Cevabım aylardan beri tıpkı: millet İttifakı’nın adayının katılaşmasını ve bir yanlış ismin Namzet gösterilmesini bekliyor iktidar.
Israrla beklenilen birtakım isimler var, onlardan biri Namzet ilan edildiğinde, Beyaz Parti ile ortağı MHP, TBMM’ye seçim tarihini erkene alma teklifini getirebilir.

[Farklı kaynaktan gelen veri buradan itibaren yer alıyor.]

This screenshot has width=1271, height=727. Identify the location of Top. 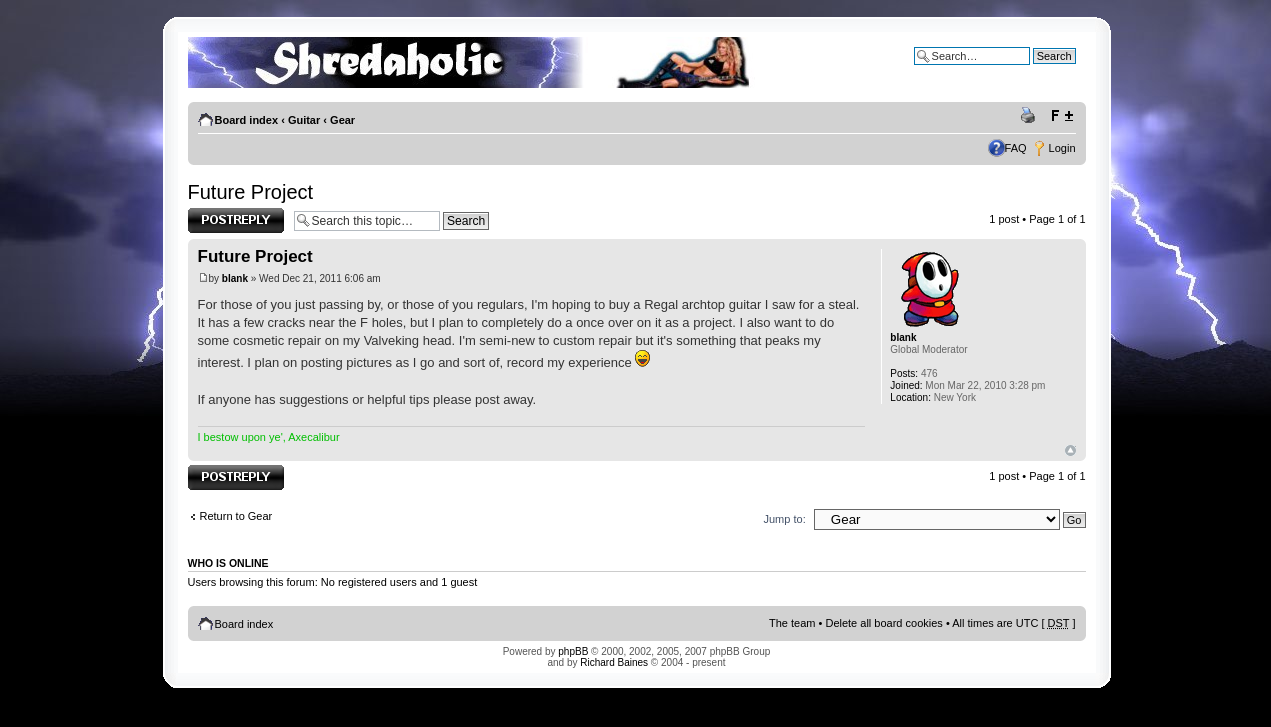
(1070, 450). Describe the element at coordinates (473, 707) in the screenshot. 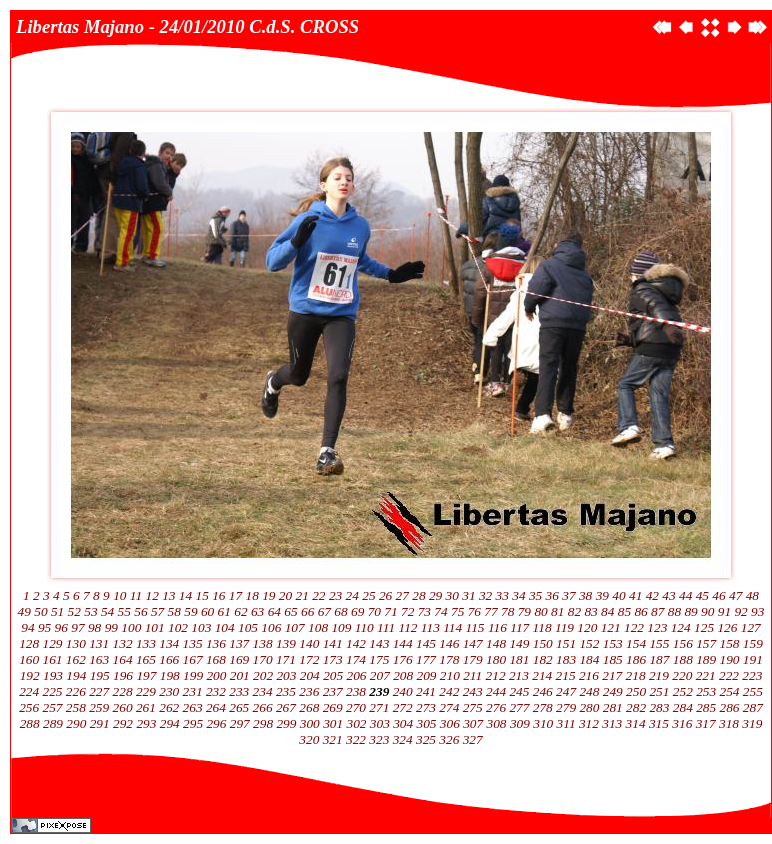

I see `275` at that location.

“Muhalefetten oy alamadan teklifi Meclis’ten geçiremezler” diyenler çıkıyor. Muhalefet isteyip durduğu erken seçim kararına karşı çıkabilir mi? Diyelim ‘6’lı masa’ teklife karşı çıktı; kapatılma tehdidi altındaki HDP Meclis’e yine kuvvetli bir Küme taşıma ihtimalini önemseyip dayanak verebilir.
Siyaset bu.
Referandum mazeretiyle Beyaz Parti heyetinin HDP’yi ziyaretinin ve yakınlaşma teşebbüsünün altında bu türlü bir niyet bile yatıyor olabilir.
Güncel tablo bu ve CHP başkanı Londra’da. Sebeb-i ziyareti, iktidar değiştiğinde muhtaçlık duyulacak pak parayı şimdiden bulmak imiş…
Türk siyasi hayatının Değerli isimlerinden Süleyman Demirel, bu türlü durumlarda, “Doğmamış çocuğa don biçilmez” sıkıntısı.
Zaten o sayede yedi Defa gitti-geldi ve sonunda cumhurbaşkanı da olabilmişti merhum.
Atı Meydan Üsküdar’ı geçmişti bir evvelki cumhurbaşkanlığı seçiminde -2018’de-; tarihi bir Defa daha tekerrür ettirmeye hazırlanıyor iktidar…
*Bu yazma fehmikoru.com adresinden motamot alınmıştır.